Exercise aim :: Set down all of the entries word for word, omitting the images they contain.
━━━━━━━━━━━━━━━━━━━━━━━━━━━━━━
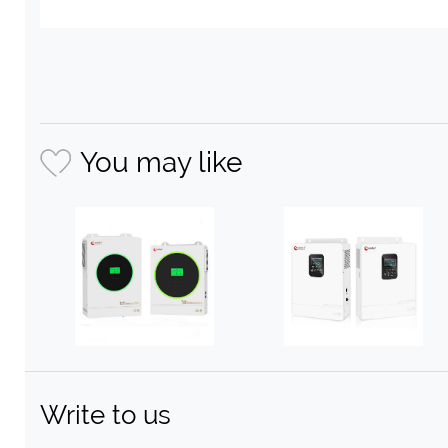
You may like
Write to us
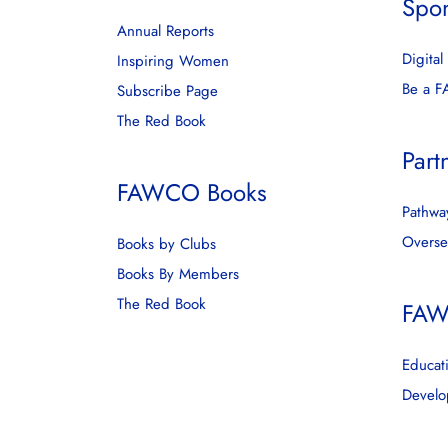
Spo
Annual Reports
Digita
Inspiring Women
Be a 
Subscribe Page
The Red Book
Part
FAWCO Books
Pathway
Overse
Books by Clubs
Books By Members
The Red Book
FAW
Educat
Develo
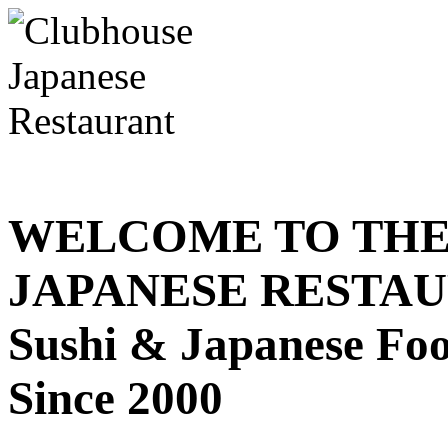
WELCOME TO THE
JAPANESE RESTA
Sushi & Japanese Fo
Since 2000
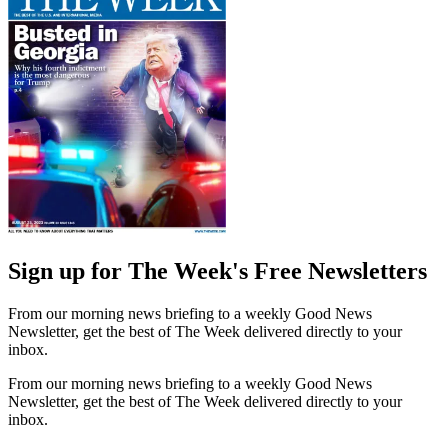
Sign up for The Week's Free Newsletters
From our morning news briefing to a weekly Good News
Newsletter, get the best of The Week delivered directly to your
inbox.
From our morning news briefing to a weekly Good News
Newsletter, get the best of The Week delivered directly to your
inbox.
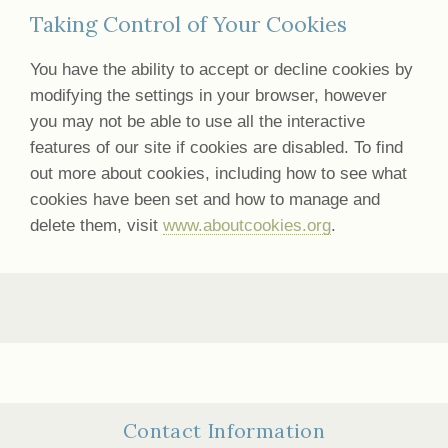
Taking Control of Your Cookies
You have the ability to accept or decline cookies by
modifying the settings in your browser, however
you may not be able to use all the interactive
features of our site if cookies are disabled. To find
out more about cookies, including how to see what
cookies have been set and how to manage and
delete them, visit
www.aboutcookies.org
.
Contact Information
━━━━━━━━━━━━━━━━━━━━━━━━━━━━━━
Task response ::
You may like
Write to us
Spo
Annual Reports
Digita
Inspiring Women
Be a 
Subscribe Page
The Red Book
Part
FAWCO Books
Pathway
Overse
Books by Clubs
Books By Members
The Red Book
FAW
Educat
Develo
WELCOME TO THE
JAPANESE RESTA
Sushi & Japanese Fo
Since 2000
Sign up for The Week's Free Newsletters
From our morning news briefing to a weekly Good News
Newsletter, get the best of The Week delivered directly to your
inbox.
From our morning news briefing to a weekly Good News
Newsletter, get the best of The Week delivered directly to your
inbox.
Taking Control of Your Cookies
You have the ability to accept or decline cookies by
modifying the settings in your browser, however
you may not be able to use all the interactive
features of our site if cookies are disabled. To find
out more about cookies, including how to see what
cookies have been set and how to manage and
delete them, visit
www.aboutcookies.org
.
Contact Information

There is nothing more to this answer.